- [Exercise details] Go through the entries below and tally the lines holding "hours"; please reply with the number only.
[[ Records supplied open ]]
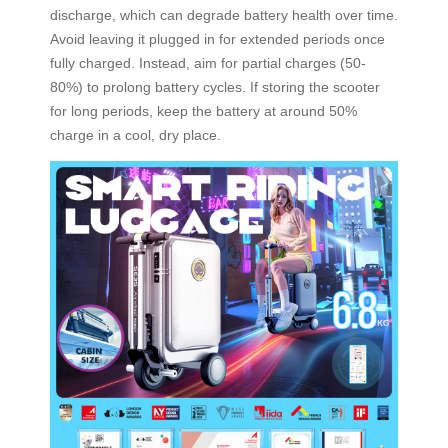
discharge, which can degrade battery health over time.
Avoid leaving it plugged in for extended periods once
fully charged. Instead, aim for partial charges (50-
80%) to prolong battery cycles. If storing the scooter
for long periods, keep the battery at around 50%
charge in a cool, dry place.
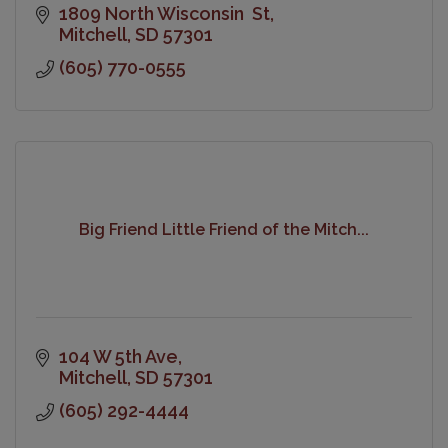
1809 North Wisconsin  St
Mitchell
SD
57301
(605) 770-0555
Big Friend Little Friend of the Mitch...
104 W 5th Ave
Mitchell
SD
57301
(605) 292-4444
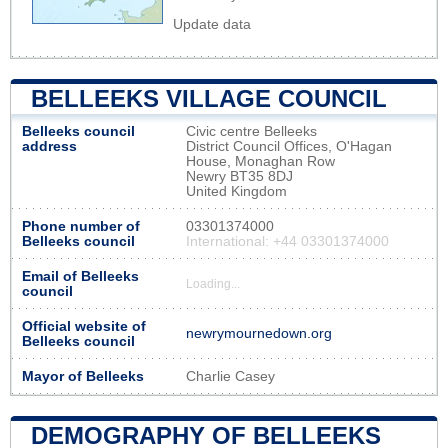
Update data
BELLEEKS VILLAGE COUNCIL
Belleeks council
Civic centre Belleeks
address
District Council Offices, O'Hagan
House, Monaghan Row
Newry BT35 8DJ
United Kingdom
Phone number of
03301374000
Belleeks council
International: +44 03301374000
Email of Belleeks
Loading...
council
Official website of
newrymournedown.org
Belleeks council
Mayor of Belleeks
Charlie Casey
DEMOGRAPHY OF BELLEEKS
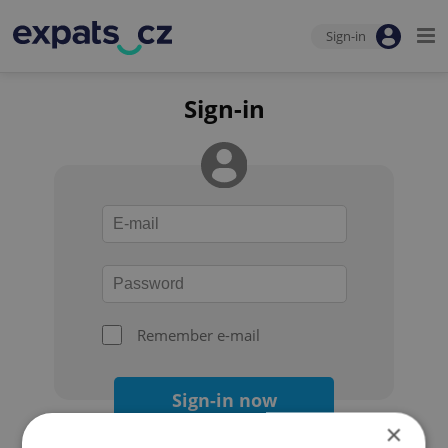
Sign-in
Sign-in
Remember e-mail
Sign-in now
×
Forgot your password?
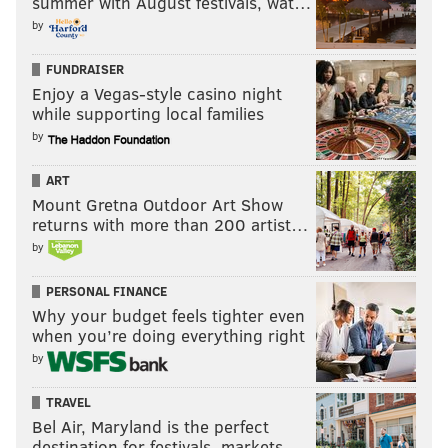
summer with August festivals, wat…
by
FUNDRAISER
Enjoy a Vegas-style casino night
while supporting local families
by
ART
Mount Gretna Outdoor Art Show
returns with more than 200 artist…
by
PERSONAL FINANCE
Why your budget feels tighter even
when you’re doing everything right
by
TRAVEL
Bel Air, Maryland is the perfect
destination for festivals, markets, …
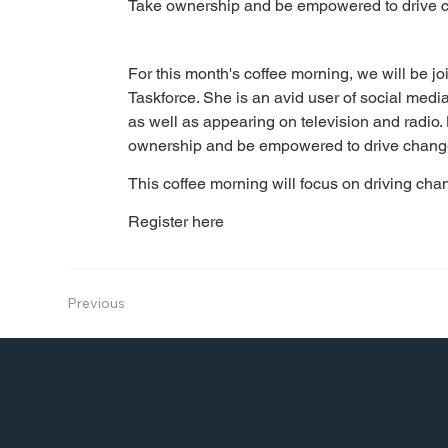
Take ownership and be empowered to drive 
For this month's coffee morning, we will be jo
Taskforce. She is an avid user of social media 
as well as appearing on television and radio.
ownership and be empowered to drive chang
This coffee morning will focus on driving ch
Register here
Previous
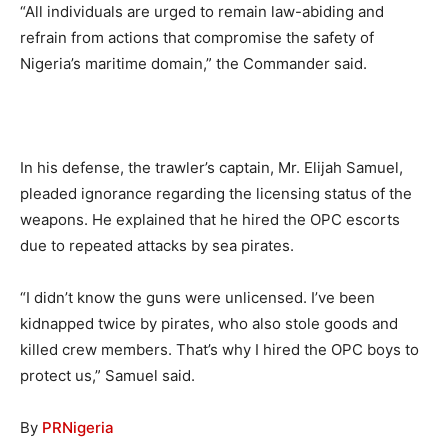
“All individuals are urged to remain law-abiding and
refrain from actions that compromise the safety of
Nigeria’s maritime domain,” the Commander said.
In his defense, the trawler’s captain, Mr. Elijah Samuel,
pleaded ignorance regarding the licensing status of the
weapons. He explained that he hired the OPC escorts
due to repeated attacks by sea pirates.
“I didn’t know the guns were unlicensed. I’ve been
kidnapped twice by pirates, who also stole goods and
killed crew members. That’s why I hired the OPC boys to
protect us,” Samuel said.
By
PRNigeria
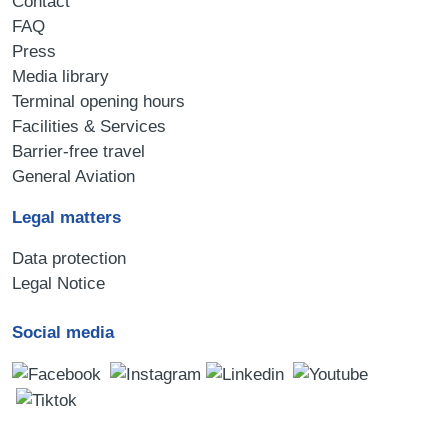
Contact
FAQ
Press
Media library
Terminal opening hours
Facilities & Services
Barrier-free travel
General Aviation
Legal matters
Data protection
Legal Notice
Social media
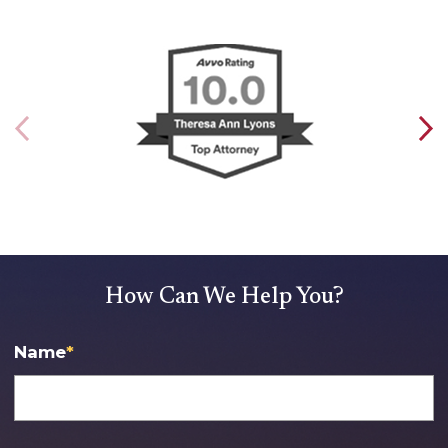
How Can We Help You?
Name
*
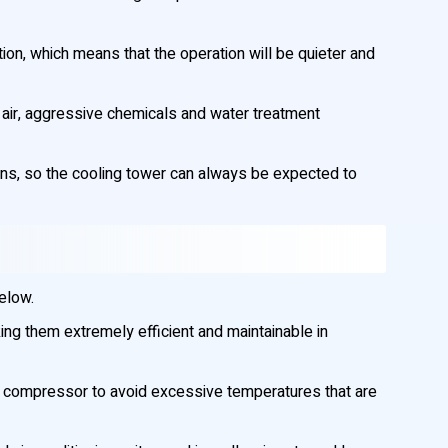
ion, which means that the operation will be quieter and
 air, aggressive chemicals and water treatment
ons, so the cooling tower can always be expected to
below.
ng them extremely efficient and maintainable in
nd compressor to avoid excessive temperatures that are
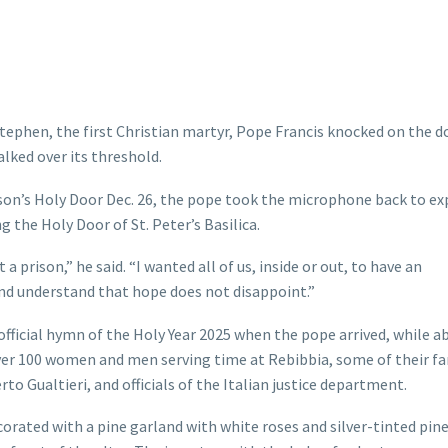
ephen, the first Christian martyr, Pope Francis knocked on the d
lked over its threshold.
ison’s Holy Door Dec. 26, the pope took the microphone back to ex
 the Holy Door of St. Peter’s Basilica.
 prison,” he said. “I wanted all of us, inside or out, to have an
nd understand that hope does not disappoint.”
fficial hymn of the Holy Year 2025 when the pope arrived, while a
over 100 women and men serving time at Rebibbia, some of their f
 Gualtieri, and officials of the Italian justice department.
corated with a pine garland with white roses and silver-tinted pin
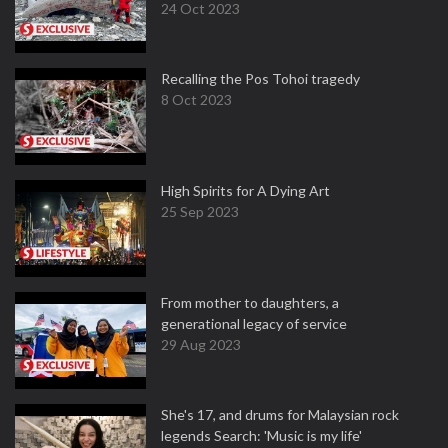
24 Oct 2023
Recalling the Pos Tohoi tragedy
8 Oct 2023
High Spirits for A Dying Art
25 Sep 2023
From mother to daughters, a
generational legacy of service
29 Aug 2023
She's 17, and drums for Malaysian rock
legends Search: 'Music is my life'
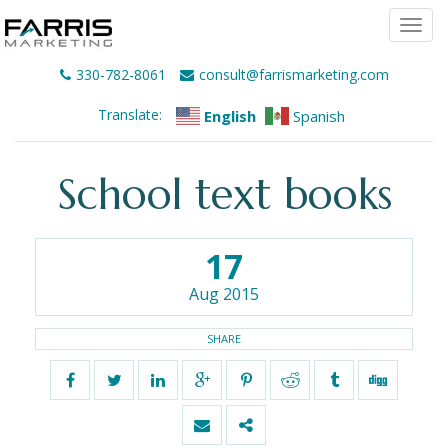
Togg
navi
330-782-8061
consult@farrismarketing.com
Translate:
English
Spanish
School text books
17
Aug 2015
SHARE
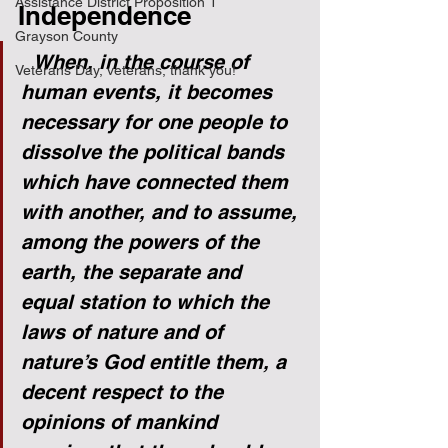
Assistance District Proposition 1
Independence
Grayson County
  When, in the course of 
Veterans Day, veterans, thank you!
human events, it becomes 
necessary for one people to 
dissolve the political bands 
which have connected them 
with another, and to assume, 
among the powers of the 
earth, the separate and 
equal station to which the 
laws of nature and of 
nature’s God entitle them, a 
decent respect to the 
opinions of mankind 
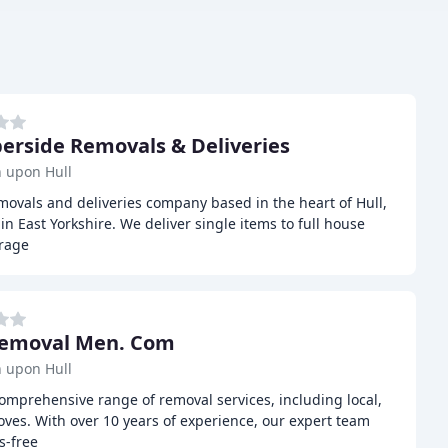
rside Removals & Deliveries
 upon Hull
ovals and deliveries company based in the heart of Hull,
n East Yorkshire. We deliver single items to full house
orage
Removal Men. Com
 upon Hull
mprehensive range of removal services, including local,
oves. With over 10 years of experience, our expert team
s-free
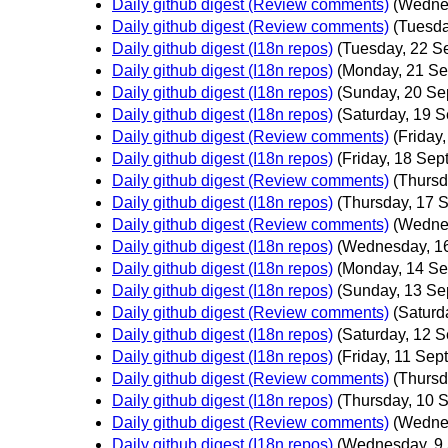
Daily github digest (Review comments)
(Wedne
Daily github digest (Review comments)
(Tuesda
Daily github digest (I18n repos)
(Tuesday, 22 S
Daily github digest (I18n repos)
(Monday, 21 Se
Daily github digest (I18n repos)
(Sunday, 20 Se
Daily github digest (I18n repos)
(Saturday, 19 
Daily github digest (Review comments)
(Friday
Daily github digest (I18n repos)
(Friday, 18 Sep
Daily github digest (Review comments)
(Thursd
Daily github digest (I18n repos)
(Thursday, 17 
Daily github digest (Review comments)
(Wedne
Daily github digest (I18n repos)
(Wednesday, 1
Daily github digest (I18n repos)
(Monday, 14 Se
Daily github digest (I18n repos)
(Sunday, 13 Se
Daily github digest (Review comments)
(Saturd
Daily github digest (I18n repos)
(Saturday, 12 
Daily github digest (I18n repos)
(Friday, 11 Sep
Daily github digest (Review comments)
(Thursd
Daily github digest (I18n repos)
(Thursday, 10 
Daily github digest (Review comments)
(Wedne
Daily github digest (I18n repos)
(Wednesday, 9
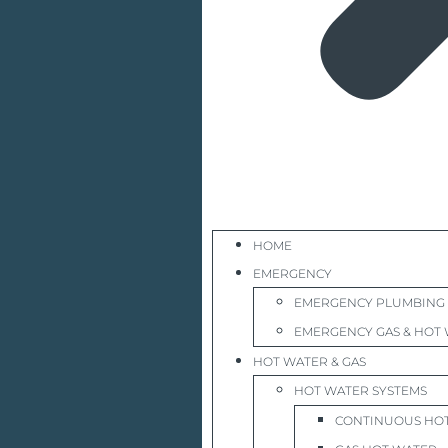
HOME
EMERGENCY
EMERGENCY PLUMBING
EMERGENCY GAS & HOT 
HOT WATER & GAS
HOT WATER SYSTEMS
CONTINUOUS HO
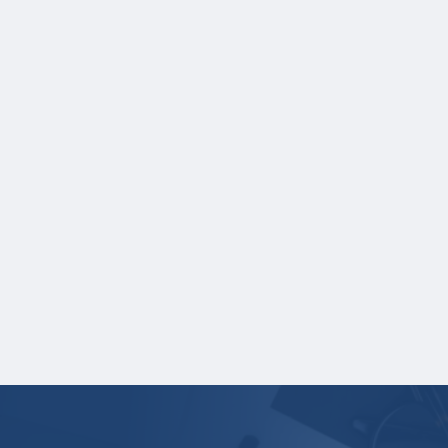
Credit hours for each course and term in
which each course was taken.
NOTE:
If you are providing SAT or ACT test
scores, and those scores are not listed on
your high school transcript, you will need to
upload a copy of your test score report(s)
separately. If you are uploading a college
transcript, those scores are not required.
One online recommendation form must be
submitted on your behalf no later than
January 27, 2026 3:00 PM Central Time.
Your application is
not
complete unless all
required materials are submitted
electronically.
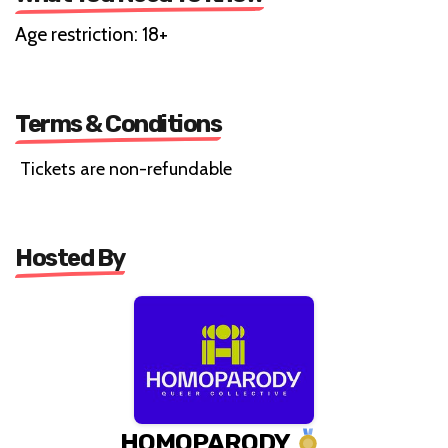
Age restriction: 18+
Terms & Conditions
Tickets are non-refundable
Hosted By
HOMOPARODY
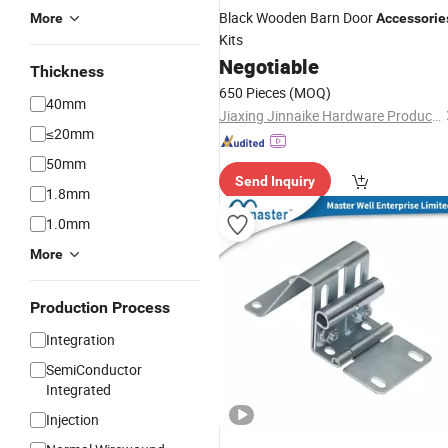
Black Wooden Barn Door
More
Accessorie
Kits
Negotiable
Thickness
650 Pieces
(MOQ)
40mm
Jiaxing Jinnaike Hardware Products Co., Ltd.
≤20mm
50mm
Send Inquiry
1.8mm
1.0mm
More
Production Process
Integration
SemiConductor
Integrated
Injection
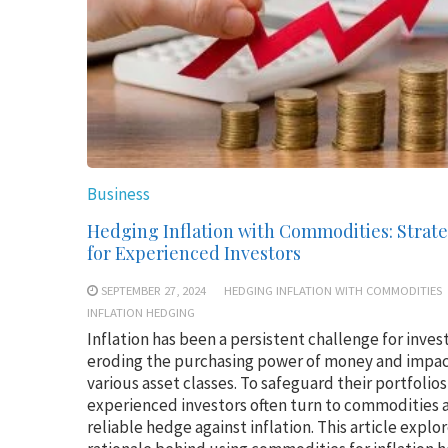
Business
Hedging Inflation with Commodities: Strate
for Experienced Investors
SEPTEMBER 27, 2024
HEDGING INFLATION WITH COMMODITIES
INFLATION HEDGING
Inflation has been a persistent challenge for inves
eroding the purchasing power of money and impa
various asset classes. To safeguard their portfolios
experienced investors often turn to commodities a
reliable hedge against inflation. This article explo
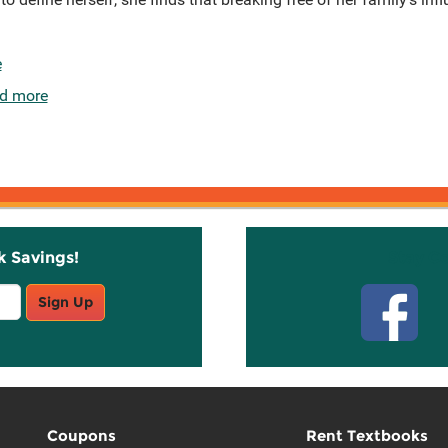
e
d more
k Savings!
Stay C
Sign Up
Coupons
Rent Textbooks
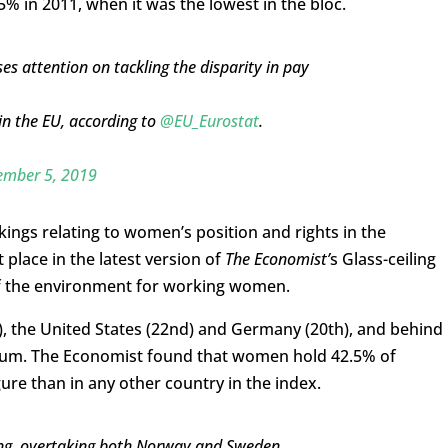
5% in 2011, when it was the lowest in the bloc.
ses attention on tackling the disparity in pay
in the EU, according to
@EU_Eurostat
.
mber 5, 2019
kings relating to women’s position and rights in the
place in the latest version of
The Economist’
s Glass-ceiling
 of the environment for working women.
d), the United States (22nd) and Germany (20th), and behind
gium. The Economist found that women hold 42.5% of
gure than in any other country in the index.
nking, overtaking both Norway and Sweden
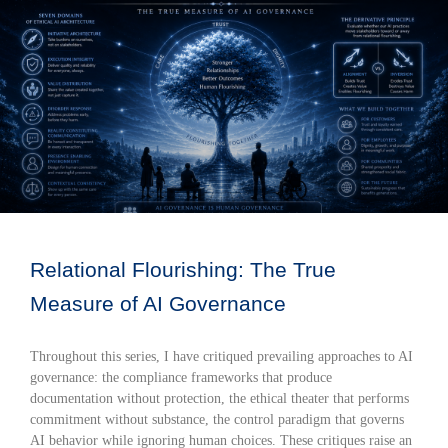
Relational Flourishing: The True
Measure of AI Governance
Throughout this series, I have critiqued prevailing approaches to AI
governance: the compliance frameworks that produce
documentation without protection, the ethical theater that performs
commitment without substance, the control paradigm that governs
AI behavior while ignoring human choices. These critiques raise an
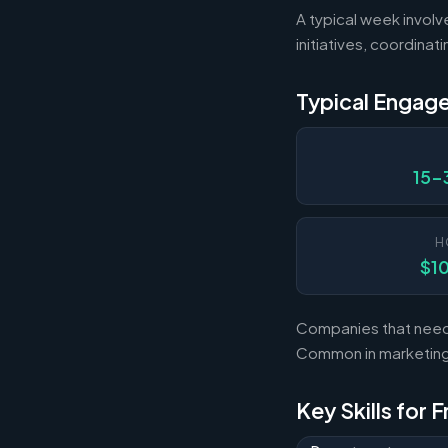
A typical week involv
initiatives, coordina
Typical Engag
15-
H
$1
Companies that need 
Common in marketing,
Key Skills for 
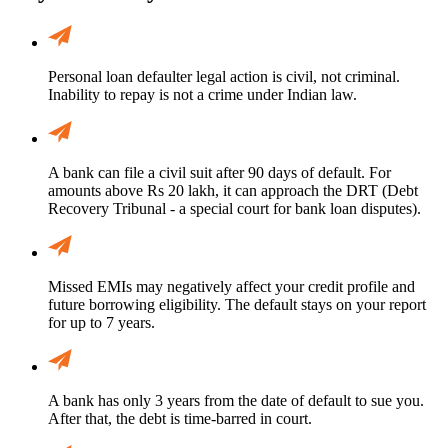
Personal loan defaulter legal action is civil, not criminal.
Inability to repay is not a crime under Indian law.
A bank can file a civil suit after 90 days of default. For
amounts above Rs 20 lakh, it can approach the DRT (Debt
Recovery Tribunal - a special court for bank loan disputes).
Missed EMIs may negatively affect your credit profile and
future borrowing eligibility. The default stays on your report
for up to 7 years.
A bank has only 3 years from the date of default to sue you.
After that, the debt is time-barred in court.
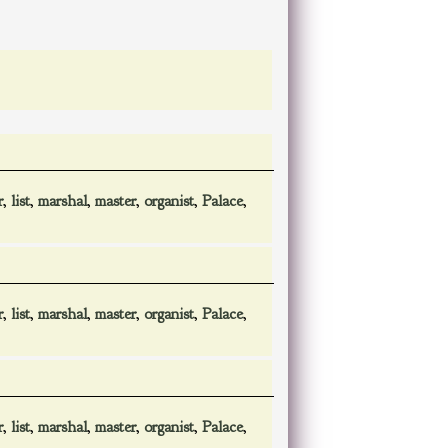
r
,
list
,
marshal
,
master
,
organist
,
Palace
,
r
,
list
,
marshal
,
master
,
organist
,
Palace
,
r
,
list
,
marshal
,
master
,
organist
,
Palace
,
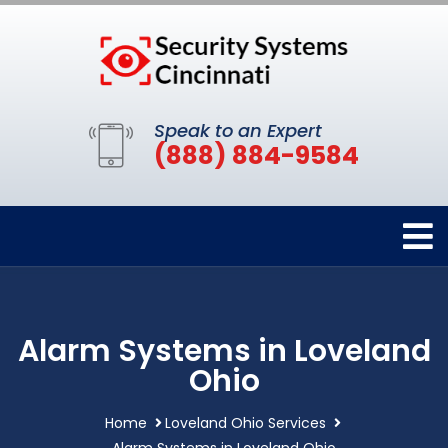
Speak to an Expert
(888) 884-9584
Alarm Systems in Loveland
Ohio
Home
Loveland Ohio Services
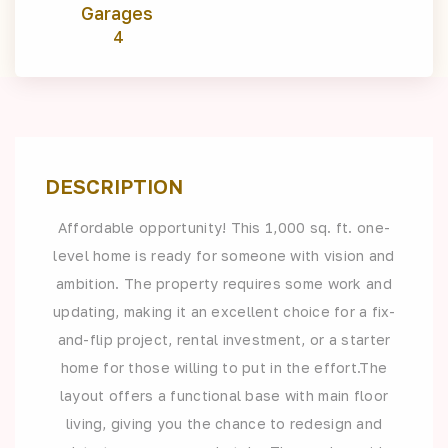
Garages
4
DESCRIPTION
Affordable opportunity! This 1,000 sq. ft. one-
level home is ready for someone with vision and
ambition. The property requires some work and
updating, making it an excellent choice for a fix-
and-flip project, rental investment, or a starter
home for those willing to put in the effort.The
layout offers a functional base with main floor
living, giving you the chance to redesign and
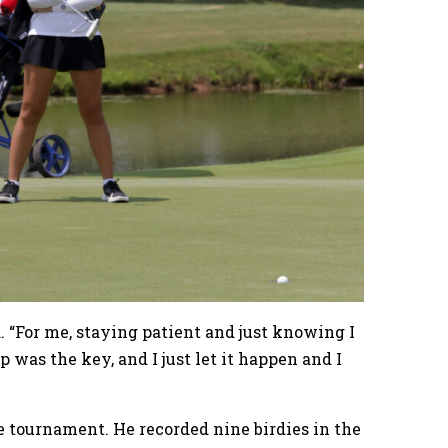
d. “For me, staying patient and just knowing I
p was the key, and I just let it happen and I
he tournament. He recorded nine birdies in the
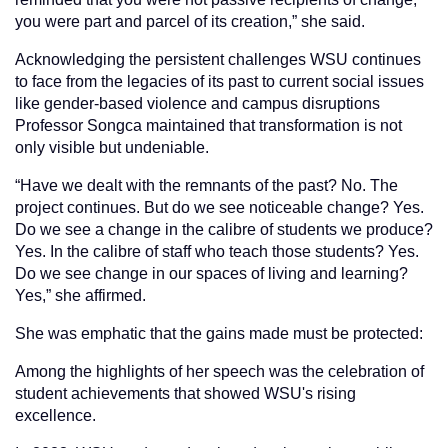
you were part and parcel of its creation,” she said.
Acknowledging the persistent challenges WSU continues
to face from the legacies of its past to current social issues
like gender-based violence and campus disruptions
Professor Songca maintained that transformation is not
only visible but undeniable.
“Have we dealt with the remnants of the past? No. The
project continues. But do we see noticeable change? Yes.
Do we see a change in the calibre of students we produce?
Yes. In the calibre of staff who teach those students? Yes.
Do we see change in our spaces of living and learning?
Yes,” she affirmed.
She was emphatic that the gains made must be protected:
Among the highlights of her speech was the celebration of
student achievements that showed WSU's rising
excellence.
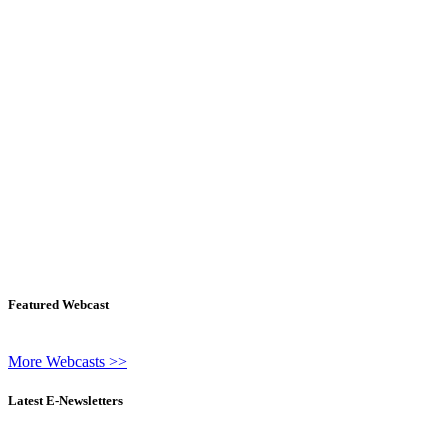
Featured Webcast
More Webcasts >>
Latest E-Newsletters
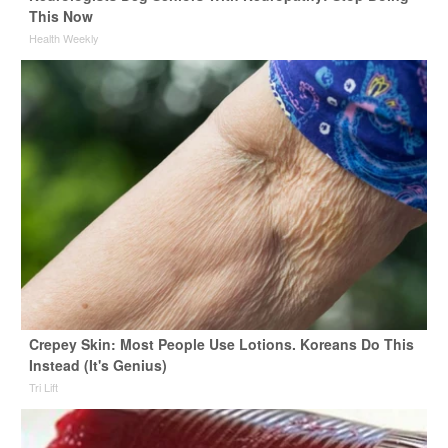
This Now
Health Weekly
Crepey Skin: Most People Use Lotions. Koreans Do This
Instead (It's Genius)
Tri Lift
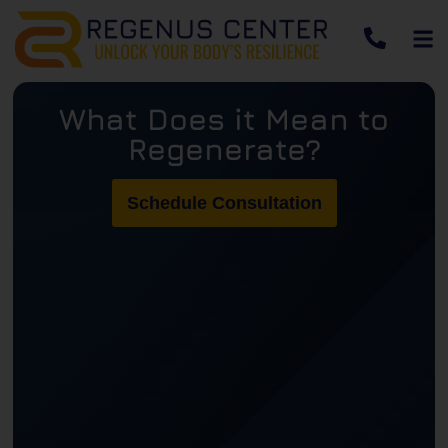
What Does it Mean to
Regenerate?
Schedule Consultation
[[ Records supplied closed ]]
- [Solution] 2